私はカーブル出身で、皆さんご存知のようにアフガニスタンでは女性は学校に行きませんでした。でも私はアフガニスタンで最初にできた女子校のひとつで学びました。カーブル大学に入学し、卒業した1981年からは商務省の仕事を始めました。

大学時代に日本人と知り合い、プロポーズを受けました。やがて日本に呼ばれ1983年3月に来日し結婚。アフガン女性として初めて日本人と結婚したわけで、それは革命的事件でした。実はアフガニスタンでは男性はいくらでも外国人の女性と結婚できるんですが、女性は許されません。

 

結婚した後、東京のアフガニスタン大使館から、日本人と結婚しているからアフガン国籍は捨てたということになる、日本政府と交渉せよと言われ、その日から無国籍になりました。日本語学校で日本語を学び、日本の国籍を申請し、1988年にやっと日本国籍をいただきました。

 

ところが翌年、夫が亡くなり、そのうえアフガニスタンでは内戦が激しくなりました。(注:1989年2月にソ連軍がアフガニスタンから撤退、以降長く群雄割拠の内戦状態となった)また帰国しても外国人と結婚した私はどういう扱いを受けるか分からないので、家族から「帰らない方がいい」と言われ、日本に留まりました。

とある児童館で、外国出身者で初めてアシスタントとして仕事を始めました。1990年には、ある外国の貿易会社からペルシャ語と日本語が分かる人に来てほしいと依頼があって、子どもを育てながらその会社に勤めることになりました。

 

会社に勤めながら、同じ年に東京地裁に認定された法廷通訳人としての仕事を始め、それから警察、検察庁、入管、メディア、弁護士会でも通訳として仕事を受けました。その当時は、日本で困っているイラン人がすごく多かったので(注:当時、入国条件が緩和されたことにより大量のイラン人が来日し、代々木公園を埋め尽くした写真は広く報道された)、私は通訳として外国人の役に立つことが自分の役割だと思って、会社を辞め通訳の仕事を選びました。1991年、自分で会社を設立し、通訳・翻訳の仕事を引き受けつつ、イラン、アフガニスタンに産業機械を輸出する事業にも乗り出しました。

 

翌年、アフガン人への支援活動を始めました。アフガン人は1991年頃から大勢が世界中に難民として逃れ、イラン、パキスタンにも大勢の家族ぐるみの越境者が増え、教育や生活面で困難を抱える人たちがいました。そこで、個人的に友達の日本人に声をかけたり、アフガニスタンの状況を伝えて物資を支援していただき、日本から必要な物資を送っていました。

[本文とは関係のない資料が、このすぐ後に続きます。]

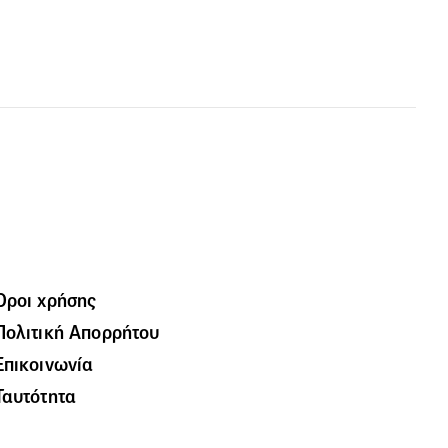
Όροι χρήσης
Πολιτική Απορρήτου
Επικοινωνία
Ταυτότητα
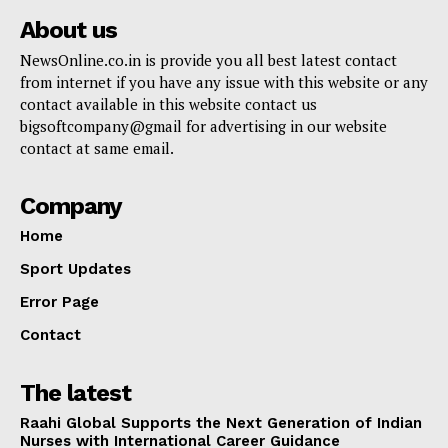
About us
NewsOnline.co.in is provide you all best latest contact
from internet if you have any issue with this website or any
contact available in this website contact us
bigsoftcompany@gmail for advertising in our website
contact at same email.
Company
Home
Sport Updates
Error Page
Contact
The latest
Raahi Global Supports the Next Generation of Indian
Nurses with International Career Guidance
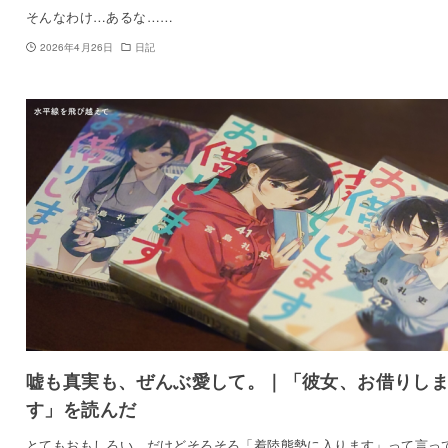
そんなわけ…あるな……
2026年4月26日
日記
嘘も真実も、ぜんぶ愛して。｜「彼女、お借りし
す」を読んだ
とてもおもしろい、だけどそろそろ「着陸態勢に入ります」って言っ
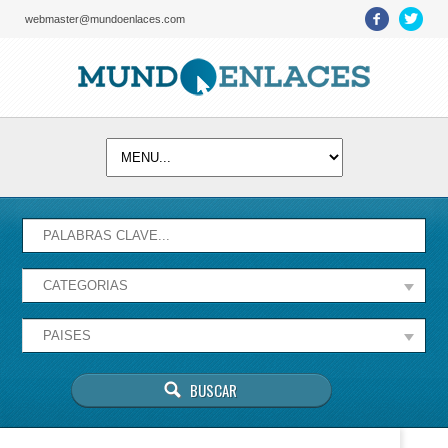
webmaster@mundoenlaces.com
Activate map
Esta página no puede cargar Google Maps
correctamente.
Aceptar
¿Eres el propietario de este sitio web?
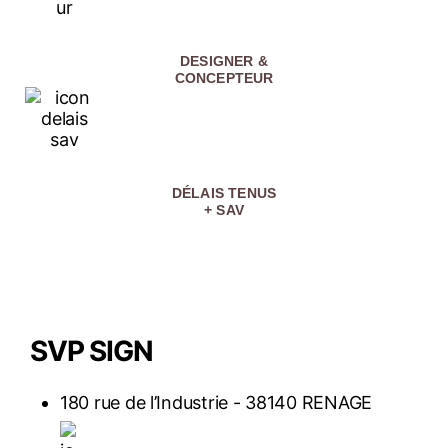
DESIGNER &
CONCEPTEUR
DÉLAIS TENUS
+ SAV
SVP SIGN
180 rue de l’Industrie - 38140 RENAGE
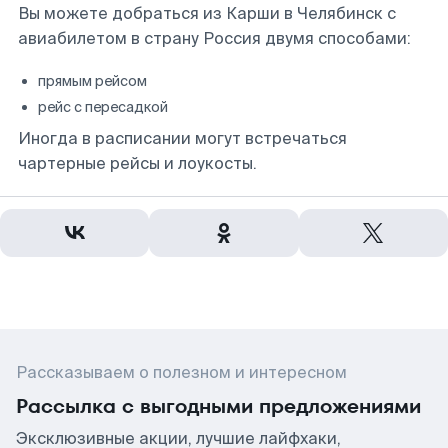
Вы можете добраться из Карши в Челябинск с
авиабилетом в страну Россия двумя способами:
прямым рейсом
рейс с пересадкой
Иногда в расписании могут встречаться
чартерные рейсы и лоукосты.
Рассказываем о полезном и интересном
Рассылка с выгодными предложениями
Эксклюзивные акции, лучшие лайфхаки,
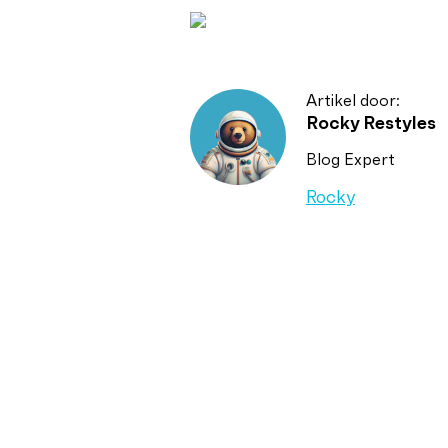
Artikel door:
Rocky Restyles
Blog Expert
Rocky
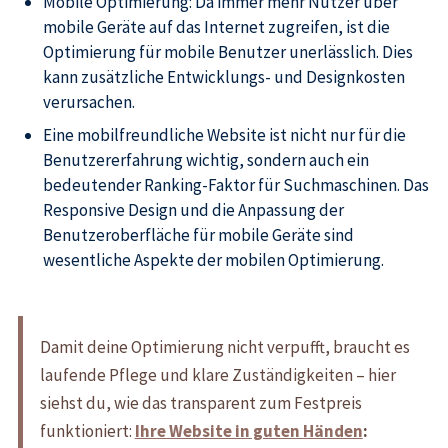
Mobile Optimierung: Da immer mehr Nutzer über
mobile Geräte auf das Internet zugreifen, ist die
Optimierung für mobile Benutzer unerlässlich. Dies
kann zusätzliche Entwicklungs- und Designkosten
verursachen.
Eine mobilfreundliche Website ist nicht nur für die
Benutzererfahrung wichtig, sondern auch ein
bedeutender Ranking-Faktor für Suchmaschinen. Das
Responsive Design und die Anpassung der
Benutzeroberfläche für mobile Geräte sind
wesentliche Aspekte der mobilen Optimierung.
Damit deine Optimierung nicht verpufft, braucht es
laufende Pflege und klare Zuständigkeiten – hier
siehst du, wie das transparent zum Festpreis
funktioniert:
Ihre Website in guten Händen
:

私自身もパキスタン、イラン、インドへアフガニスタン難民の状況を見に行き、自分で直接、皆さんに物資を渡したりもしました。日本からパキスタンやイランに物資を送る時は、正式団体じゃないと現地の税関が受け入れてくれなかったので、団体を設立しました(注:それがのちの2003年NPOイーグル・アフガン復興協会の設立へと繋がった)

 

こうして、90年代、2000年代に、パキスタン、インドなどでアフガニスタン人の支援活動をしてきましたが、たくさんのアフガン女性から各所で相談をたくさん受けました。つまり物心両面で彼女たちの支援を行ってきました。

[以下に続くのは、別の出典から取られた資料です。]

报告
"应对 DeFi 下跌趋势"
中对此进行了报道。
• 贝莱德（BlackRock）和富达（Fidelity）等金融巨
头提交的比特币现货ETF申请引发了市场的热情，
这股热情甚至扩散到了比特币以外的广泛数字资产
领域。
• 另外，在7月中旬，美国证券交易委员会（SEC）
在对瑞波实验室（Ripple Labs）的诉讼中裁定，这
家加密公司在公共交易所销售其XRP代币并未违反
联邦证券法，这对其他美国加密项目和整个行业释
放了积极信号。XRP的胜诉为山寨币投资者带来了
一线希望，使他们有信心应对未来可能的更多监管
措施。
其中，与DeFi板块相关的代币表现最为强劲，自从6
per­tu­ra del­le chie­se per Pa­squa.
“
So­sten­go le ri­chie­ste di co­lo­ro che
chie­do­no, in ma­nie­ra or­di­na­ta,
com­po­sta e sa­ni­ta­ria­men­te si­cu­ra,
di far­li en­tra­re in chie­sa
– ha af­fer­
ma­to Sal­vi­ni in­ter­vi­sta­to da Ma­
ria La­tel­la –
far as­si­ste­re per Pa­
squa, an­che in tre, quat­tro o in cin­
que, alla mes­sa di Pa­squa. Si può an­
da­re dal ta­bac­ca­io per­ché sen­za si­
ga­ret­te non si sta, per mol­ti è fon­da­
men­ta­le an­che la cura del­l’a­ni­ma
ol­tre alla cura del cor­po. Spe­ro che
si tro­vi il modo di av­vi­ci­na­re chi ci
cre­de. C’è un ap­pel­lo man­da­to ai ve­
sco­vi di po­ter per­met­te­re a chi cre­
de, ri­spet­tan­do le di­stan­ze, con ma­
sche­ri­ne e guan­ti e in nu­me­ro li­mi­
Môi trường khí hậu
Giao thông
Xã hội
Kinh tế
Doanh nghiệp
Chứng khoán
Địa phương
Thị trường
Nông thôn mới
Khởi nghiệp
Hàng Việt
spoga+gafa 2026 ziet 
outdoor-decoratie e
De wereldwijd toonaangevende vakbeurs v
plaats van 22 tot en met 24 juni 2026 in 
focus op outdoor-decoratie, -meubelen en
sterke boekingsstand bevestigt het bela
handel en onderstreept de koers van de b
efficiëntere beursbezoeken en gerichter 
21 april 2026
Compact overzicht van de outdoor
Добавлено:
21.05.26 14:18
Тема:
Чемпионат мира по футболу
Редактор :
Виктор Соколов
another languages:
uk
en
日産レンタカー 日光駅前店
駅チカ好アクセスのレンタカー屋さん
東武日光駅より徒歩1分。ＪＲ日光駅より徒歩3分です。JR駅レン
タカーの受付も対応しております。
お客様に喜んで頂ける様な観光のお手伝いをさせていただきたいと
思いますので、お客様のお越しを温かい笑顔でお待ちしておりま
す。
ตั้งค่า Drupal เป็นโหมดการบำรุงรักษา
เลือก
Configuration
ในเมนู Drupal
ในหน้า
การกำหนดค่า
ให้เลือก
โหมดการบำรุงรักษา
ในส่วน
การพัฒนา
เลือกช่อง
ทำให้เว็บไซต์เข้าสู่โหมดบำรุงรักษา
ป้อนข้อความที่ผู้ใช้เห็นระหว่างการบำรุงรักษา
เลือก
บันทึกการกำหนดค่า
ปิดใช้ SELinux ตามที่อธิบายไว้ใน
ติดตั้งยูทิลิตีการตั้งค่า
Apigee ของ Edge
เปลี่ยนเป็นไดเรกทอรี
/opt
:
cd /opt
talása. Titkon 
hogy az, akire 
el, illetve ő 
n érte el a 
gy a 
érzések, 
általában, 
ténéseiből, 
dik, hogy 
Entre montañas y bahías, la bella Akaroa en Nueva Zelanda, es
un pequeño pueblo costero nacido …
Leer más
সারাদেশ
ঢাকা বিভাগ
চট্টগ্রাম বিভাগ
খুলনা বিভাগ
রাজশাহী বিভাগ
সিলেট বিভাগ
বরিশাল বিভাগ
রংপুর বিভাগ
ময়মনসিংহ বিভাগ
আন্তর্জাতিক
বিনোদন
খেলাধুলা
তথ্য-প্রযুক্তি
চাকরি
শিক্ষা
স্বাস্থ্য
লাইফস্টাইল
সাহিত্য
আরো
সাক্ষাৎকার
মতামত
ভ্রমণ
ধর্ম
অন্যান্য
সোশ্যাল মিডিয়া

2001年からは(注:11月にターリバーン政権が米軍によって倒された)、直接アフガニスタンに向けての活動も始めました。学校に行けなかった女性たちへの教育支援をしました。生徒たちのノート、文房具、学校の機材、衣類も送りました。内戦によって壊れた学校のトイレとか窓ガラスなども、寄付によって直しました。

 

2008年から2017年には、私はNHK国際放送ラジオアナウンサーとしても働き(注:NHKはアフガン人向けにペルシャ語で東京からラジオニュースを伝えている)、本当に忙しくなりましたが、日本で頑張っているアフガン人にインタビューをして、それを母国の家族に聴かせることができる、そういう活動ができました。

 


   こんな活動もやりました。☝

そして2021年8月15日から、再びターリバーン政権が復活し、アフガニスタンの役所で働いた人は、迫害を恐れて国外に逃れました。その中で500人ぐらい、外務省、JICA、それと、日本のいろんな企業の関係者を日本に受け入れていただきました。

 

2021年以降来日した人たちは、日本のルールとか生活が色々わからなくて、支援が必要でした。しばらくは政府が皆さんの生活支援をしましたが、その後、皆さんの暮らしはやっぱり仕事もない。あと空っぽの家に引っ越しても家財道具もない。そういう困った生活をするアフガン人家族を、イーグル・アフガン復興協会の集めたお金で、冷蔵庫、電子レンジ、洗濯機、布団、そういうものを買って、また友達や、いろんな人から頂いた食器とかを、皆さんに差し上げました。

 

新品は買えませんが、家族の代表の男性を5人とか6人、リサイクルショップや家庭用品店に引き連れていって、そこで皆さんが選んだものを買って、皆さんに届けるところまでやりました。その家族ですが、ご主人たちはなんとかアルバイトについてるんですけど、そうじゃない人もたくさんいるんです。やっぱり日本語わからないから、なかなか仕事につけない。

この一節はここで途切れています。